Presumably someone on the side of Oovee was interested in me seeing it in hopes it would make the company look good, but if so, why this document specifically, especially given its unremarkable conclusion? Or is it possible that someone on the Saber side fired it over, hoping to get someone from Oovee in trouble for sharing confidential documents? I have suspicions; but it may not even be real, and I may never find out the truth.

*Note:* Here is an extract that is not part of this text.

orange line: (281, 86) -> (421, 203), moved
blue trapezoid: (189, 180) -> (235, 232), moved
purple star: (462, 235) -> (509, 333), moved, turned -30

Given how confounding this entire investigation has been, I spoke with video game lawyer and Berkman Klein Center Harvard Affiliate Micaela Mantegna to get her perspective on this entire chaotic saga. When I asked Mantegna what possible resolution might be available to both parties given everything that’s happened, she questioned the legal process entirely:
“My question would be how good the market for Spintires is [such that it’s] valuable enough to justify such expensive litigation. The best [thing] for everyone would be a private settlement that allows them the exploitation of commercial rights to the work. There is no benefit for any of them in sustaining costly and lengthy litigation.”
With this in mind, the UK court rulings may prove the final nail in the coffin regardless of the outcome. Despite Milsom’s confidence in the LCIA suit when we spoke this past summer, Oovee is seemingly bleeding money, does not appear to have anyone working for it interested in making games, and keeps making damaging blunders like sending out a defaming media statement that Saber added to its evidence pile (and possibly leaking confidential court documents! Who can say?). It’s hard to imagine an Oovee that can sustain a fight much longer, which means that Spintires itself may well be gone for good.

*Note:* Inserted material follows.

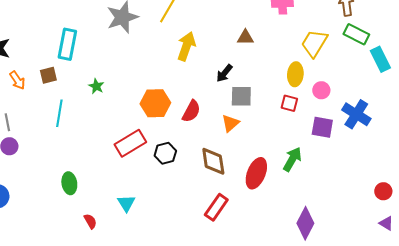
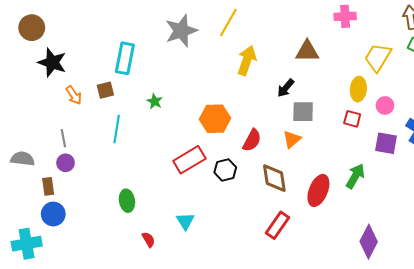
brown triangle: (245, 37) -> (307, 51), size x1.4
red semicircle: (191, 111) -> (252, 140), moved

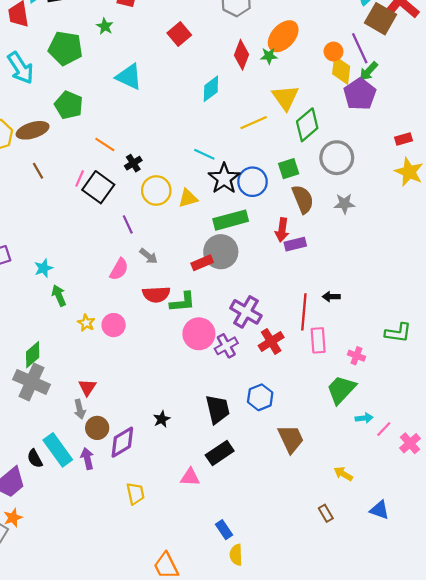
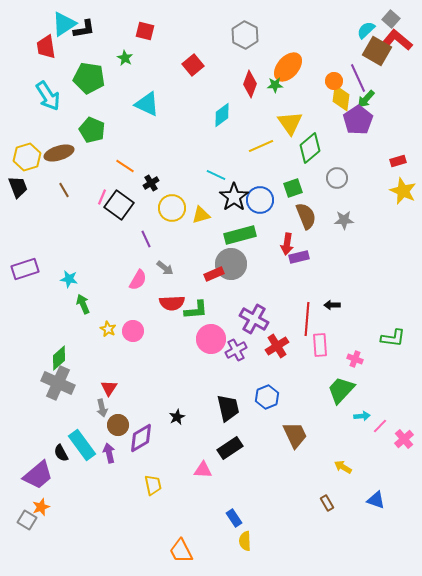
gray circle: (337, 158) -> (337, 178), size x0.7
cyan star: (44, 268) -> (69, 279), turned 30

Really, there are only a handful of things that are plain. One is that, easy as it is to cheer for the little David fighting a big Goliath, matters in actual game development aren’t always that simple. Certainly there are countless stories of money and power being wielded harmfully, and the story of Saber and Oovee is no different. But it’s always worth questioning and examining the motivations of everyone involved in disputes of money, ownership, work, and art.
But another even more unfortunate truth of this battle is that regardless of who is in the right, there are always innocent – or at least more innocent – people caught in the crossfire. Zagrebelnyy, who I never managed to track down, initially just wanted to make a game about the muddy trucks he loved. It’s likely we’ll never know whether his strange movement through this story was malicious or blundering, but whichever it is, his onetime passion project was taken out of his hands and tossed into a messy war beyond his power to fight. Both Zagrebelnyy and Bolton claim they lost significant amounts of money through no fault of their own, and while Zagrebelnyy stands to potentially get that money back, it doesn’t look like Bolton ever will.
And then there’s the Spintires community that has stuck around for years, having been repeatedly misdirected as to what was going on in the game they loved. Now, they may never get a chance to share Spintires with friends, and unless it’s miraculously reinstated by one of the two battling companies, will eventually lose the ability to play it altogether, as hardware slowly fails or is replaced.
Though some seem perfectly happy with MudRunner and SnowRunner, every few months or so, someone pops into the subreddit to ask why they can’t find, download, or update Spintires, only to be met with a hopeless response from a community that still doesn’t fully understand why its game of choice has been in limbo for over a decade.
Perhaps they never will. The fault for that seems to fall at the feet of, well, everybody else involved.